- Your assignment -
In the material below, print every line exactly and omit the pictures.
* * *
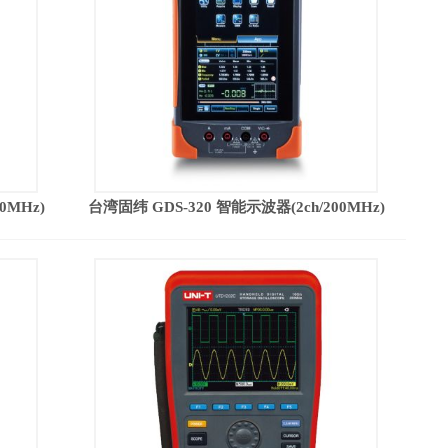
0MHz)
台湾固纬 GDS-320 智能示波器(2ch/200MHz)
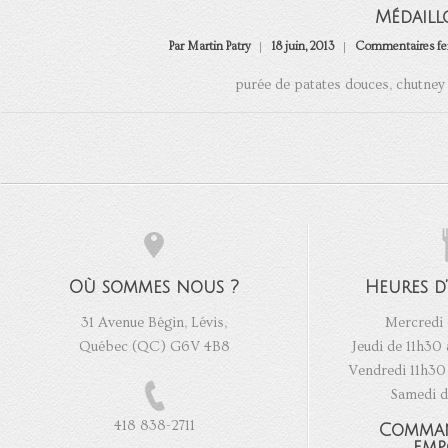
Médaill
Par Martin Patry
18 juin, 2013
Commentaires f
purée de patates douces, chutney 
Où sommes nous ?
Heures d
31 Avenue Bégin, Lévis,
Mercredi 
Québec (QC) G6V 4B8
Jeudi de 11h30 
Vendredi 11h30 
Samedi d
418 838-2711
Comma
emp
* * *
- Solution for this problem -
0MHz)
台湾固纬 GDS-320 智能示波器(2ch/200MHz)
Médaill
Par Martin Patry
18 juin, 2013
Commentaires f
purée de patates douces, chutney 
Où sommes nous ?
Heures d
31 Avenue Bégin, Lévis,
Mercredi 
Québec (QC) G6V 4B8
Jeudi de 11h30 
Vendredi 11h30 
Samedi d
418 838-2711
Comma
emp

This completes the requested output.